Mnd. küken (en door ontlening nhd. Küchlein 'kuiken'); Oost-Fries (Wangeroogs) sjuuken; oe. cȳcen (ne. chicken 'kip'). West-Germaanse afleiding *kiuk-īna- 'kuiken' met verkleiningsachtervoegsel bij een klanknabootsende wortel *kiuk-, waarbij verder nog de afleidingen Noord-Fries (Mooring) schükling, on. kjúklingr 'kip' (nzw. kyckling, nde. kylling). Minder wrsch. is dat *kiuk- < pgm. *keuk- een ablautende variant is bij pgm. *kukk- (oe. cocc 'haan' (ne. cock), on. kokkr). Deze laatste woorden zijn wrsch. ook klanknabootsend, maar onafhankelijk gevormd.

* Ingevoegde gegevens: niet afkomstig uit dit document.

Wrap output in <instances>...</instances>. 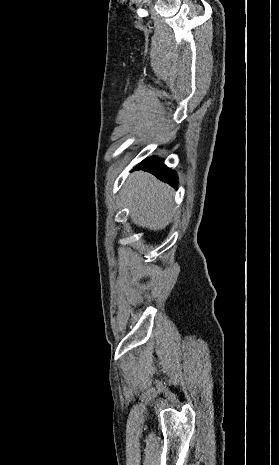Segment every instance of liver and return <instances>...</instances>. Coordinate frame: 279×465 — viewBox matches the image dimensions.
Masks as SVG:
<instances>
[{
    "label": "liver",
    "instance_id": "liver-1",
    "mask_svg": "<svg viewBox=\"0 0 279 465\" xmlns=\"http://www.w3.org/2000/svg\"><path fill=\"white\" fill-rule=\"evenodd\" d=\"M173 189L147 172H134L123 187V203L129 209L131 221L149 230L168 226L176 210L172 202Z\"/></svg>",
    "mask_w": 279,
    "mask_h": 465
}]
</instances>
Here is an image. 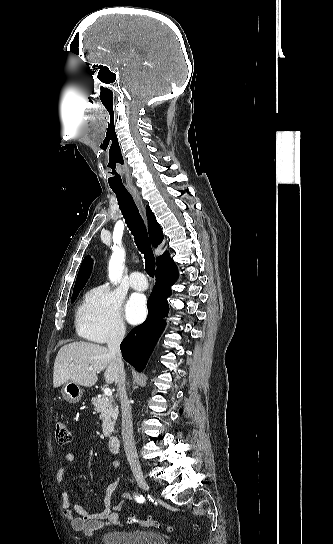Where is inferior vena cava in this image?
I'll use <instances>...</instances> for the list:
<instances>
[{
    "mask_svg": "<svg viewBox=\"0 0 333 544\" xmlns=\"http://www.w3.org/2000/svg\"><path fill=\"white\" fill-rule=\"evenodd\" d=\"M125 336V328L119 327L113 331L107 342L109 353L115 357L118 364V394L121 403L122 410V438L124 444V450L126 457L128 459L129 465L131 468H140V463L138 460V455L135 447L134 437H133V423H132V414L131 406L128 400L126 390H125V380L126 375L124 371V365L121 358L120 343Z\"/></svg>",
    "mask_w": 333,
    "mask_h": 544,
    "instance_id": "1",
    "label": "inferior vena cava"
}]
</instances>
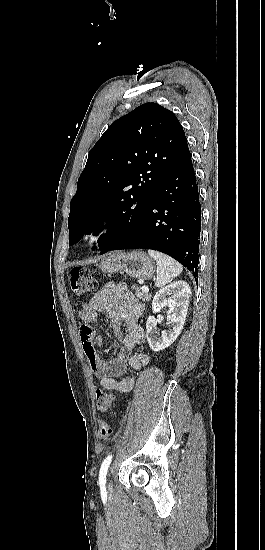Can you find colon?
<instances>
[{"mask_svg":"<svg viewBox=\"0 0 265 550\" xmlns=\"http://www.w3.org/2000/svg\"><path fill=\"white\" fill-rule=\"evenodd\" d=\"M69 284L71 292L76 296H82L93 293L98 287V281L92 272L85 268H74L69 274ZM96 403L102 412H108L115 400V396L106 393L99 388L95 390ZM98 434L104 440L110 439L112 429L105 421L99 422Z\"/></svg>","mask_w":265,"mask_h":550,"instance_id":"5ec220e1","label":"colon"}]
</instances>
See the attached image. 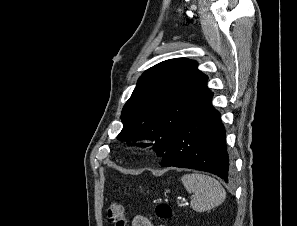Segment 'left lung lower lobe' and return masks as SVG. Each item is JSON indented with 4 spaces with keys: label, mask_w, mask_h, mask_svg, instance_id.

De nevenvorm kieken is Noordzee-Germaans, zie lieden. Deze vorm is in Zuid-Nederlandse dialecten nog zeer algemeen, met name in de betekenis 'volwassen hoen', daarnaast ook wel voor 'jong hoen'. In de standaardtaal komt hij alleen nog voor in de samenstelling kiekendief.